Moreover, the sample of ACT staff was restricted to those who had at least some experience in transitioning ACT clients to less intensive services. This was done to ensure that ACT staff participating in the study had sufficient experience and number of ACT clients from whom to select their successful and unsuccessful transitions. Because of this restriction, it is unclear how well ATR scores would predict post-transition outcomes or transition disposition if completed by ACT staff with less experience. Other limitations of the study include the lack of client self-assessment and evidence of other forms of reliability, such as test–retest reliability and interrater reliability for the individual items on the scale.

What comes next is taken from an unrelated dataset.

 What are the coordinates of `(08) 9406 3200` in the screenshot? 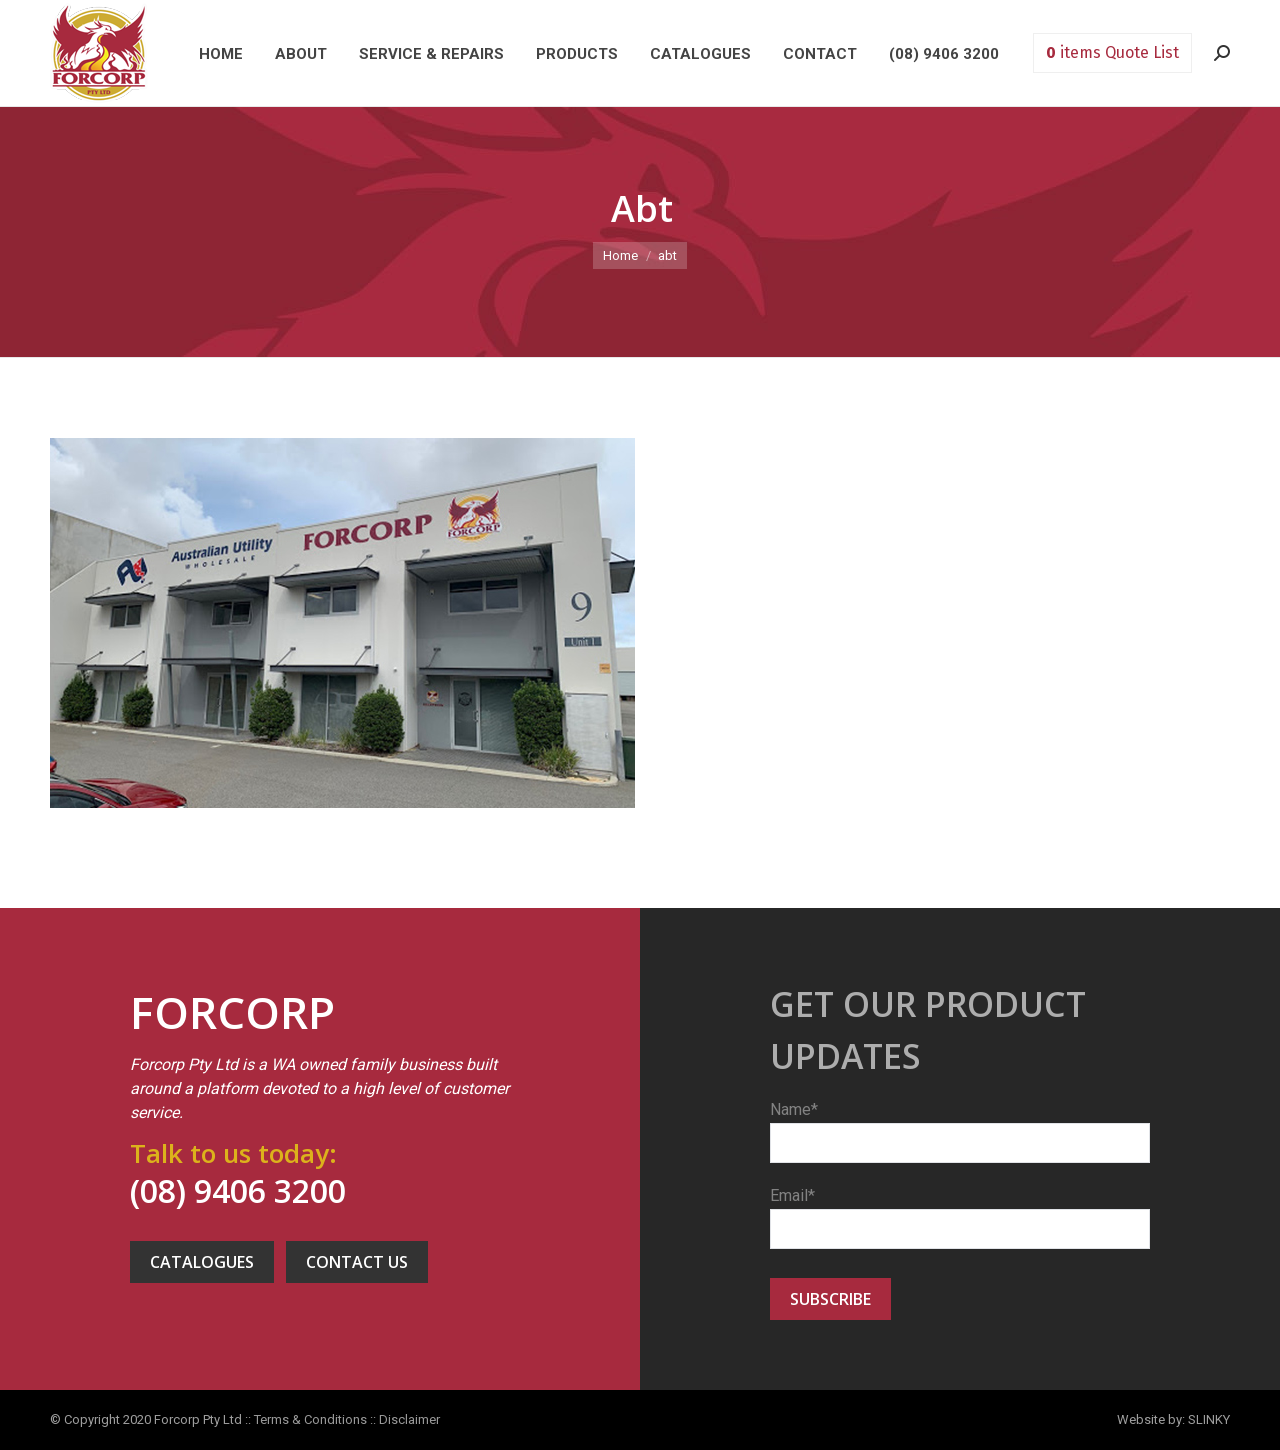 It's located at (238, 1190).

Implications and Directions for Future Research

Measures such as the ATR and the TRS, in combination with professional judgment and other assessment methods, can be used to assess the strengths and transition readiness of ACT participants. Despite the limitations noted above, scores on the ATR appear valid toward their intended interpretation and use. Additional research is needed to test the psychometric properties of the ATR and this should be done in real time with clients as they transition from ACT to less intensive services. Prospective testing of the ATR could reveal a different factor structure, and the extent to which the ATR predicts other important outcomes, such as mental health functioning, quality of life, and community engagement should be examined, which warrants further research.

Conclusion

The Assertive Community Treatment Transition Readiness Scale (ATR) was designed to assess ACT transition readiness and demonstrates excellent internal consistency reliability and evidence of known-groups and predictive criterion validity. The ATR is a promising, simple to use measure, however, there is a need for more research on the psychometric properties of the ATR, and reliability and validity of of standardized assessment measurement tools for assessing transitions from ACT to less intensive services.